* **The task**: The answer is the exact run of lines in the listing below from the line containing "This Asian country offers stay of up to 5 yea" up to and including the line containing "energy) than visible violet light. UV is", with pictures removed.
═══ Extracted material ═══
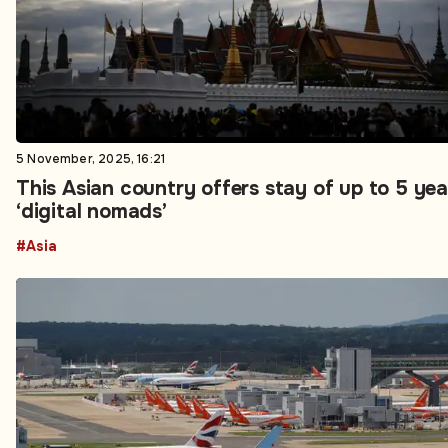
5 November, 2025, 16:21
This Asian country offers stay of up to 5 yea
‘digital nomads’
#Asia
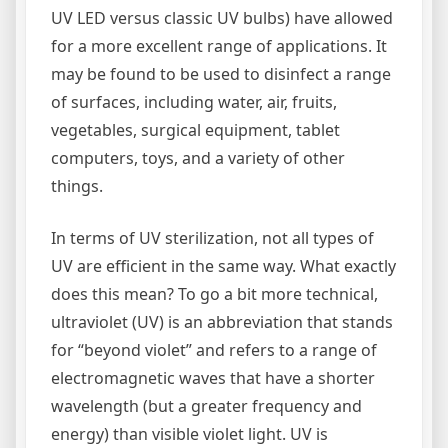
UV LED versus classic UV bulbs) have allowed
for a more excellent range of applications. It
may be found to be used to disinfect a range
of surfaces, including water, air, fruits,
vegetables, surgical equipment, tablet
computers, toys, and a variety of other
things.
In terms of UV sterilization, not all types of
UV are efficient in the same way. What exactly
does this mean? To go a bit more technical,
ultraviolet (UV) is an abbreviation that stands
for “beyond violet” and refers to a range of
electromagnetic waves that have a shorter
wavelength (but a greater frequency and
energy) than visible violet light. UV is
═══
═══ Extracted material ═══
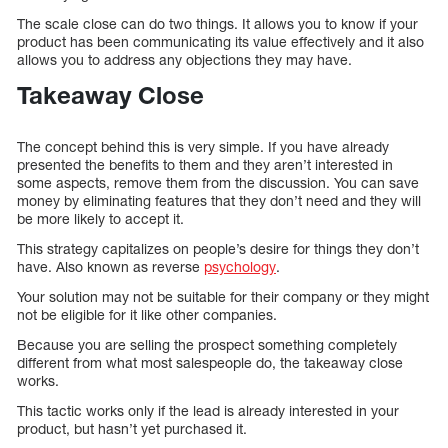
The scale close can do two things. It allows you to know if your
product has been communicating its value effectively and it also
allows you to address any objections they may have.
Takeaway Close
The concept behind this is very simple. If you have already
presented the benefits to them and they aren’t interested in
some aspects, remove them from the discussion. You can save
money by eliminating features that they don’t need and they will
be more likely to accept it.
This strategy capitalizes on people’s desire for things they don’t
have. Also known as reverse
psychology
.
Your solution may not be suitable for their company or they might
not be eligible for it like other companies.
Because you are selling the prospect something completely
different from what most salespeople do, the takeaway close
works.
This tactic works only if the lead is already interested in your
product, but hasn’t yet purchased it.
═══
* **Response below**:
This Asian country offers stay of up to 5 yea
‘digital nomads’
#Asia
UV LED versus classic UV bulbs) have allowed
for a more excellent range of applications. It
may be found to be used to disinfect a range
of surfaces, including water, air, fruits,
vegetables, surgical equipment, tablet
computers, toys, and a variety of other
things.
In terms of UV sterilization, not all types of
UV are efficient in the same way. What exactly
does this mean? To go a bit more technical,
ultraviolet (UV) is an abbreviation that stands
for “beyond violet” and refers to a range of
electromagnetic waves that have a shorter
wavelength (but a greater frequency and
energy) than visible violet light. UV is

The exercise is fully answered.